— Given data —
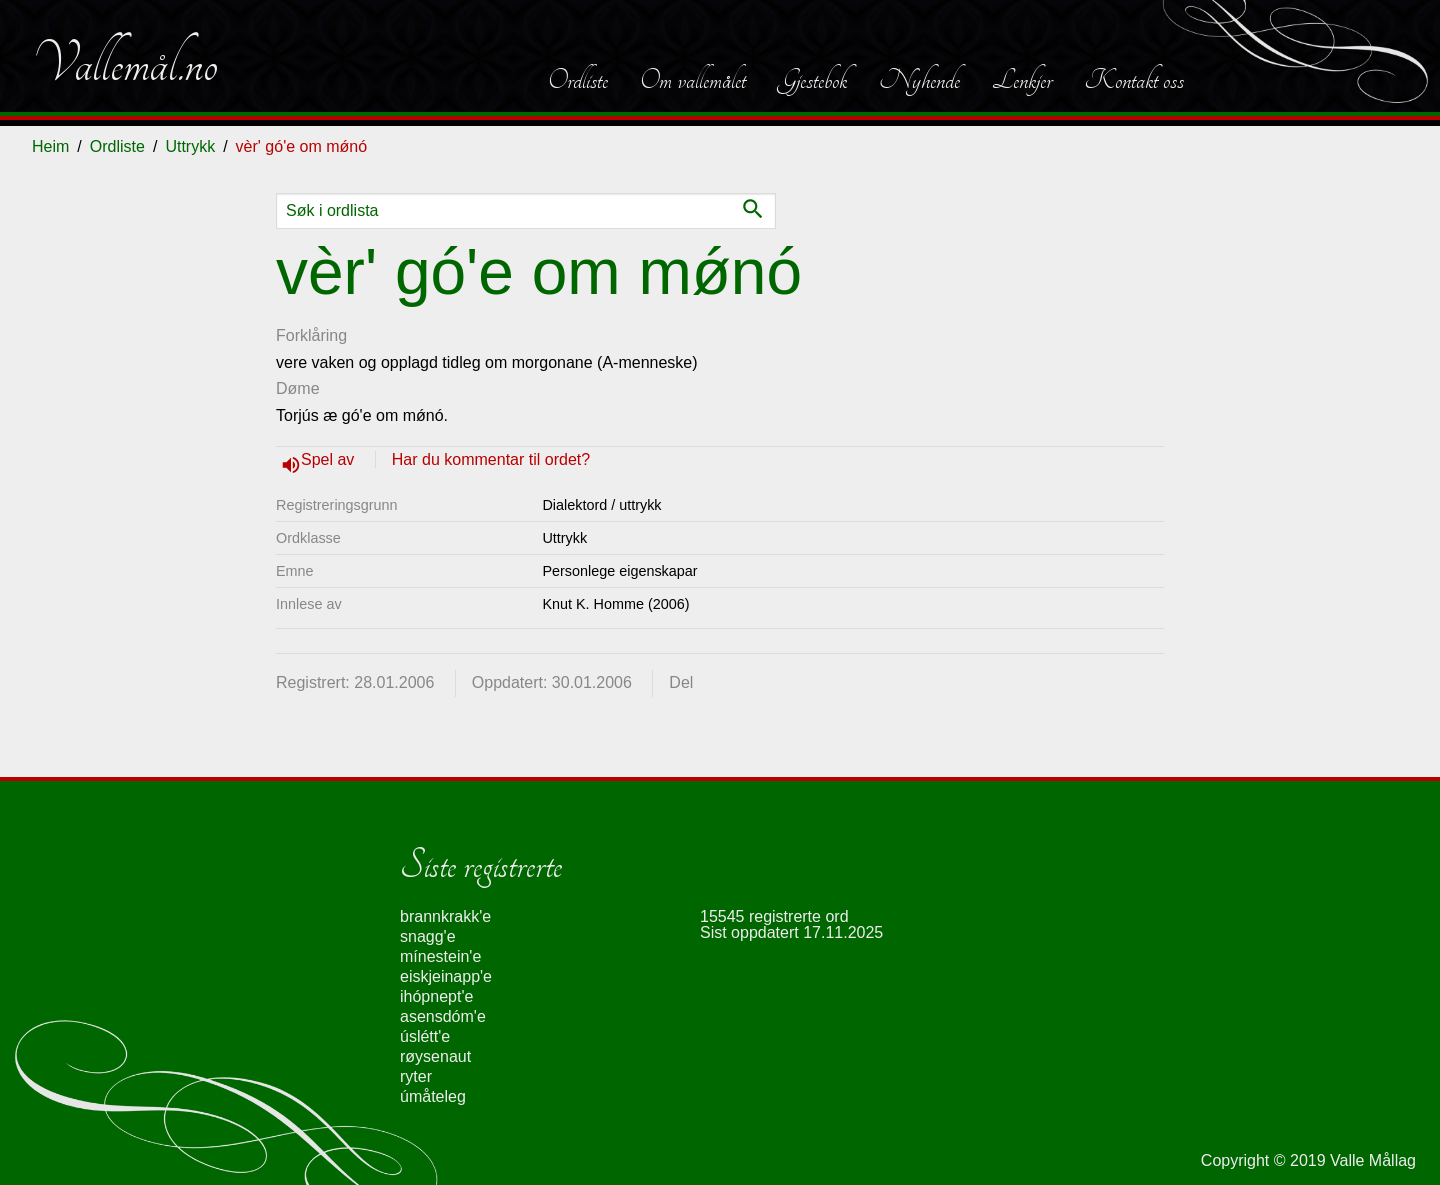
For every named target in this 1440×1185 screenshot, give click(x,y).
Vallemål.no (125, 64)
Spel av (330, 459)
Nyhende (919, 80)
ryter (416, 1076)
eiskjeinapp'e (446, 976)
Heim (50, 146)
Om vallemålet (693, 80)
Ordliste (578, 80)
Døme (298, 388)
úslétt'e (425, 1036)
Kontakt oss (1134, 80)
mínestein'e (440, 956)
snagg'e (428, 936)
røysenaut (435, 1056)
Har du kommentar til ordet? (491, 459)
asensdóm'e (443, 1016)
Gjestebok (812, 80)
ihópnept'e (436, 996)
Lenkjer (1022, 80)
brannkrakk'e (445, 916)
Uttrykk (190, 146)
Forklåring (311, 335)
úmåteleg (433, 1096)
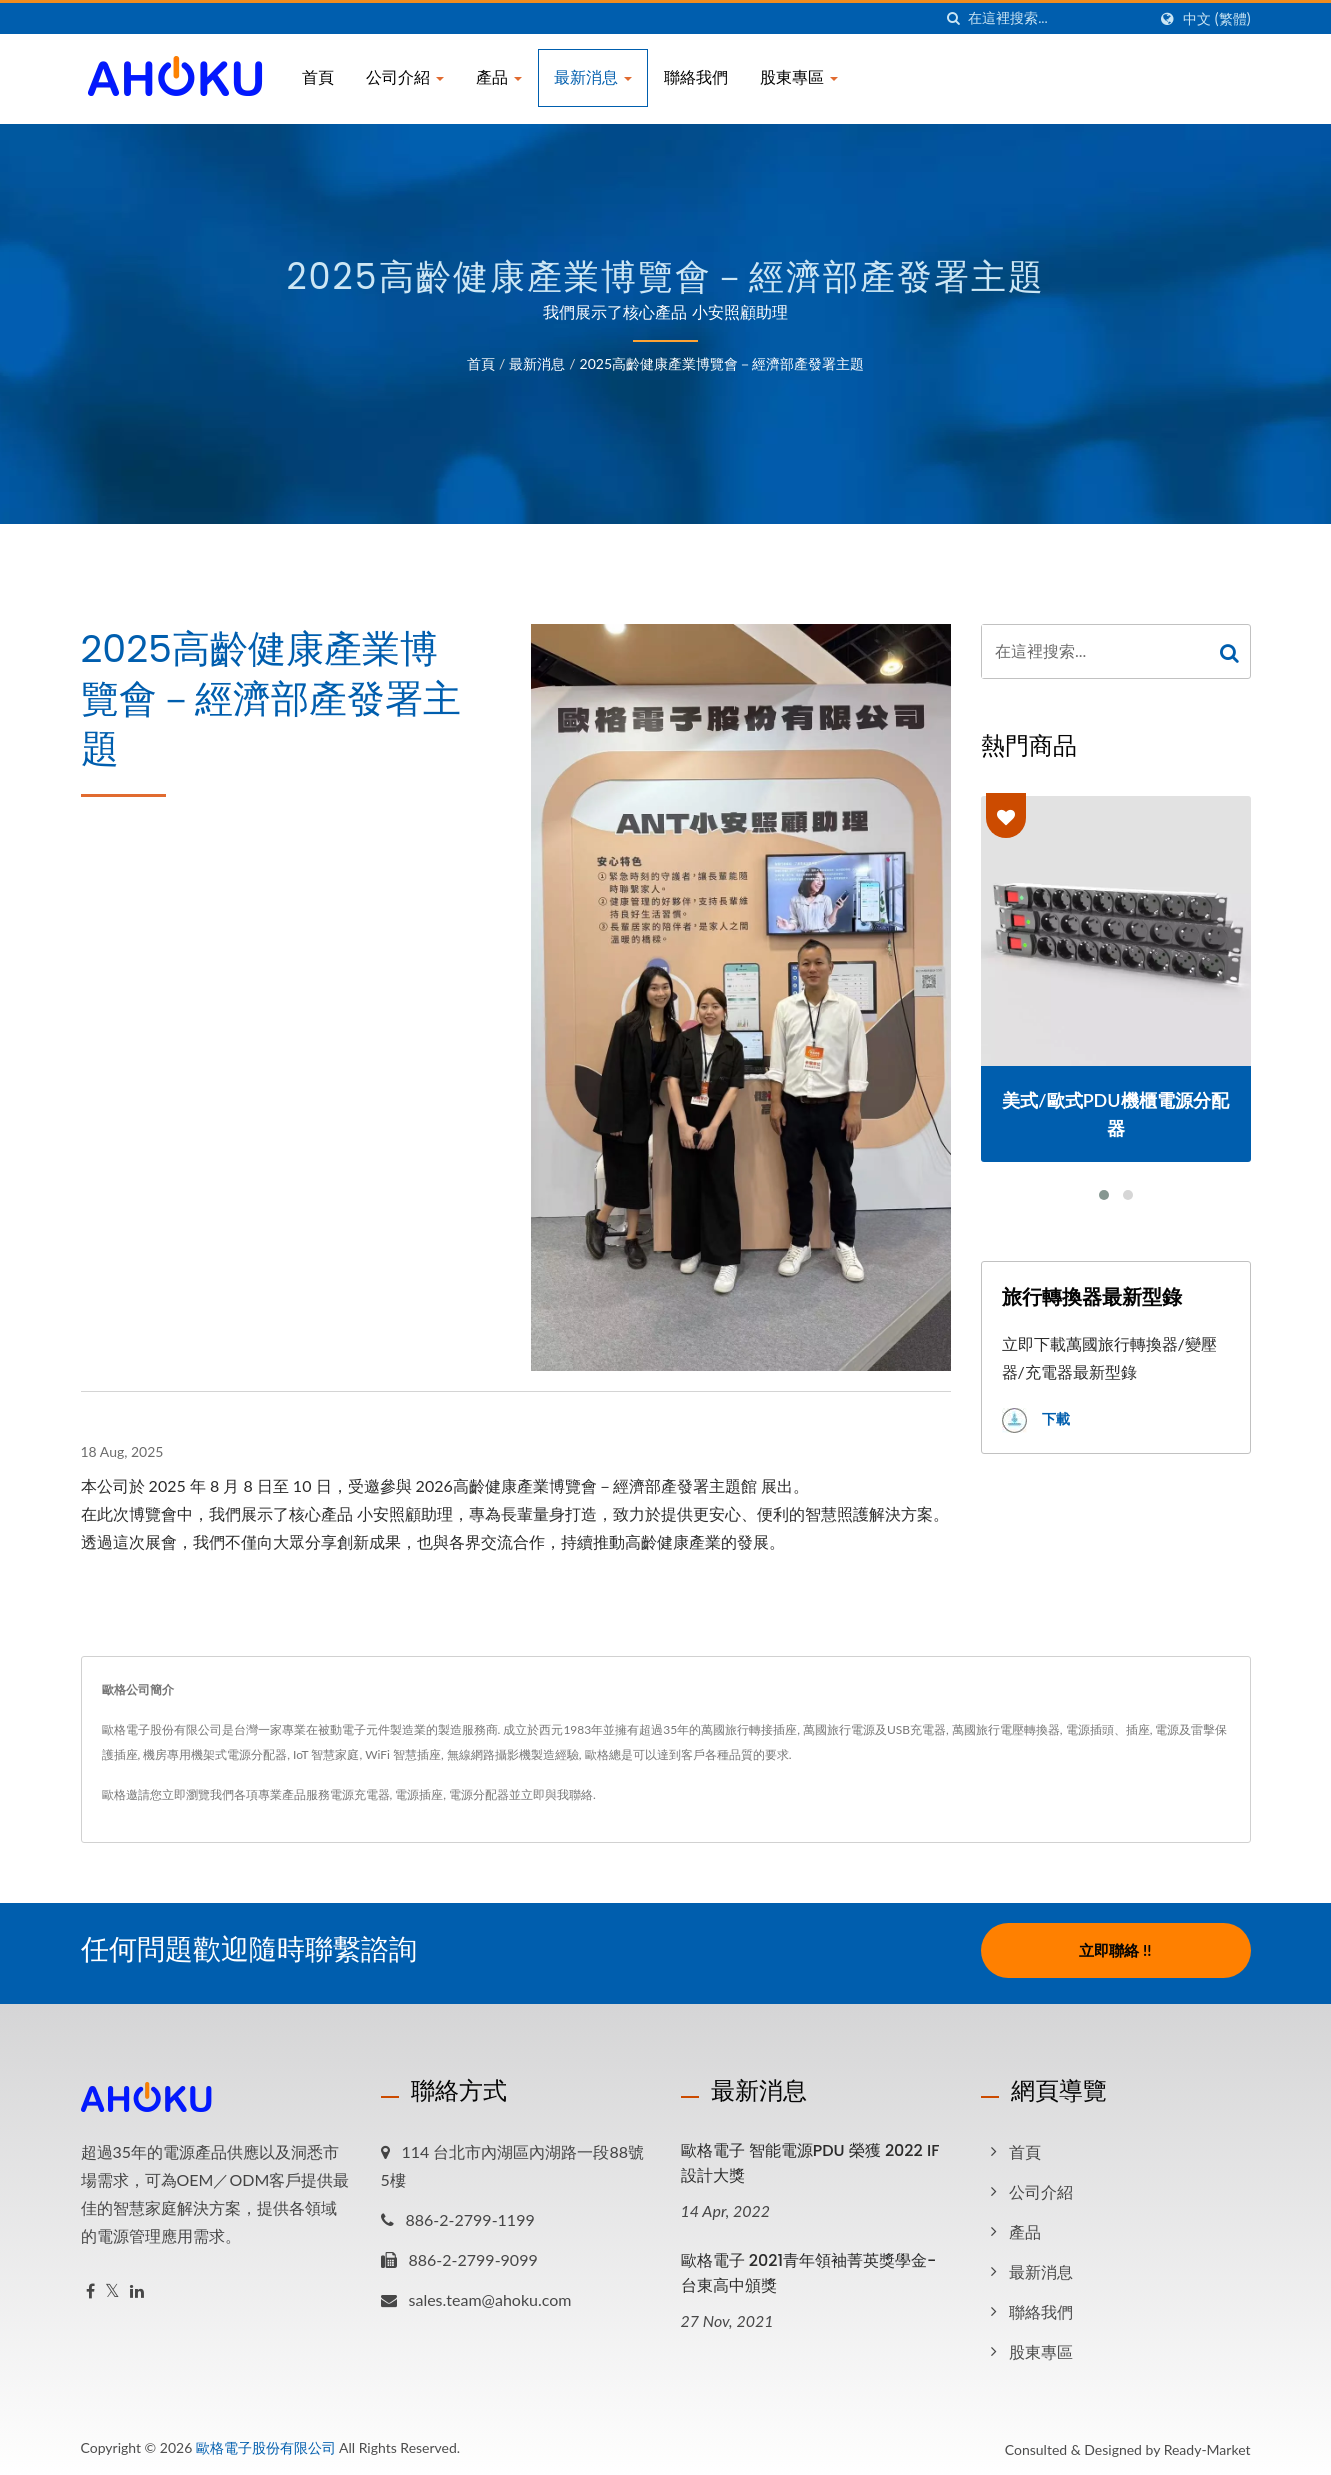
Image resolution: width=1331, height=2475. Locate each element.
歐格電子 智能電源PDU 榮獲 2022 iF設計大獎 (810, 2157)
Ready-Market (1207, 2443)
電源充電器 (360, 1794)
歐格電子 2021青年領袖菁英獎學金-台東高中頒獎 (809, 2267)
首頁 (318, 77)
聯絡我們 (696, 77)
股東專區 (799, 77)
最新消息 (593, 77)
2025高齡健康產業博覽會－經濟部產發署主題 (722, 363)
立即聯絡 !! (1115, 1950)
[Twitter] (112, 2285)
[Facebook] (90, 2285)
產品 (499, 77)
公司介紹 (405, 77)
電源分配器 (479, 1794)
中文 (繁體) (1216, 19)
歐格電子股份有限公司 (266, 2441)
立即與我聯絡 (557, 1794)
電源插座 (419, 1794)
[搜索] (953, 18)
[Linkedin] (137, 2285)
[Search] (1057, 18)
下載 (1036, 1420)
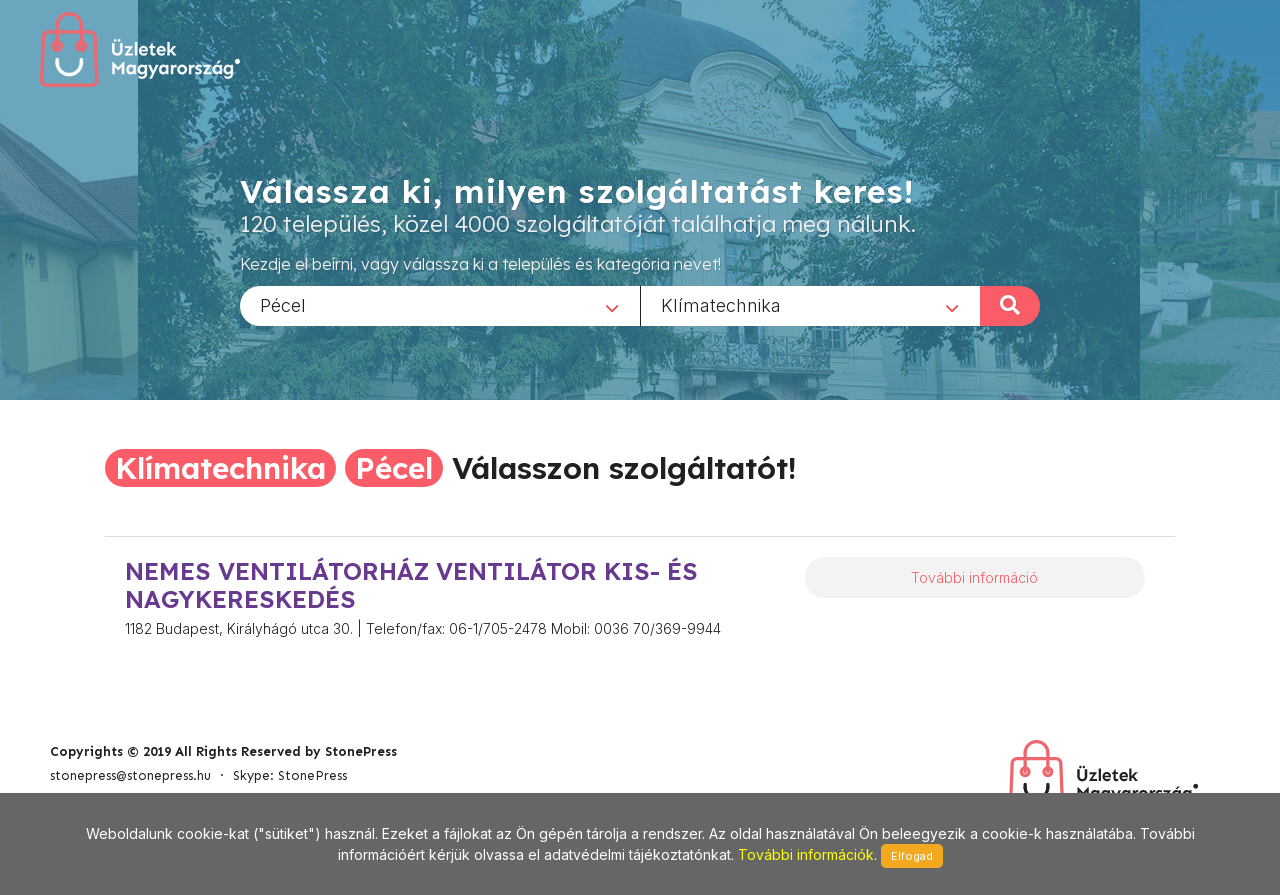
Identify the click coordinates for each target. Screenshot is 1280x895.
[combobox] (440, 305)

— What needs to be done —
Leaving the pictures aside, transcribe exactly the lines from the one containing "[Linkedin] (137, 2285)" to the final line of the entries above, both ends included.

— Reply to the task —
[Linkedin] (137, 2285)
[Search] (1057, 18)
下載 (1036, 1420)
Identify the click coordinates for each target. Screenshot is 1280x895.
[combobox] (440, 305)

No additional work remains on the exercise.